#### [EXERCISE DATA]

......

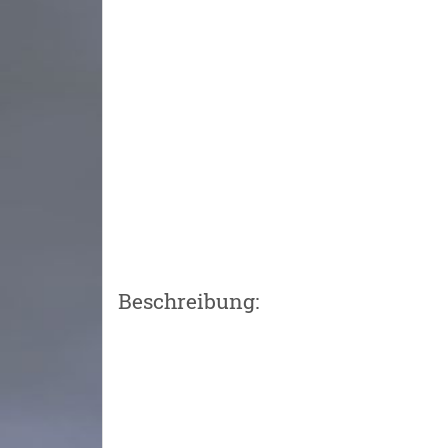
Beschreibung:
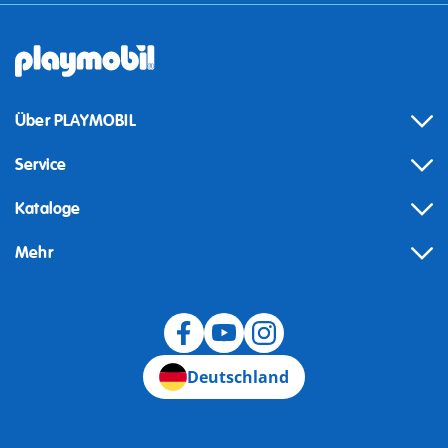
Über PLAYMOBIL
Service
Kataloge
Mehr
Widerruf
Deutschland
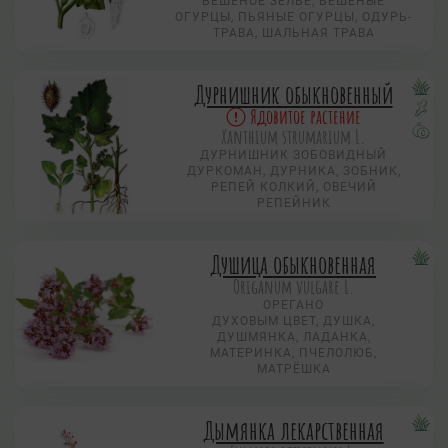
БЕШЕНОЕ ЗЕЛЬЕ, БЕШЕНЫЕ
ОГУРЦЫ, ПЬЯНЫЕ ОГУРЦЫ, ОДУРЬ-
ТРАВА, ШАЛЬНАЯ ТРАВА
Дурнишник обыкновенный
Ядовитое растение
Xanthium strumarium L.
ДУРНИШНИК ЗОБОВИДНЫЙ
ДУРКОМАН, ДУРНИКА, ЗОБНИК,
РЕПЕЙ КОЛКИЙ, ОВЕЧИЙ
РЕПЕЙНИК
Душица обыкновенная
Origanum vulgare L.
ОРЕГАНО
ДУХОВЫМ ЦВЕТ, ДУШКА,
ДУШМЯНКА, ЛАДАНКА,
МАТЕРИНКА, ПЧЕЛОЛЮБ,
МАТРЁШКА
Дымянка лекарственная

......

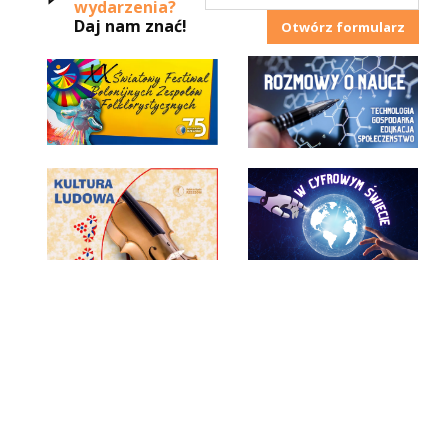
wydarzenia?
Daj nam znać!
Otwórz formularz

......

#### [WHAT TO WORK ON]
Each line in the listing above from the one containing "Душица обыкновенная" through the one containing "Дымянка лекарственная" should be repeated exactly, and no other line.

#### [PROBLEM SOLUTION]
Душица обыкновенная
Origanum vulgare L.
ОРЕГАНО
ДУХОВЫМ ЦВЕТ, ДУШКА,
ДУШМЯНКА, ЛАДАНКА,
МАТЕРИНКА, ПЧЕЛОЛЮБ,
МАТРЁШКА
Дымянка лекарственная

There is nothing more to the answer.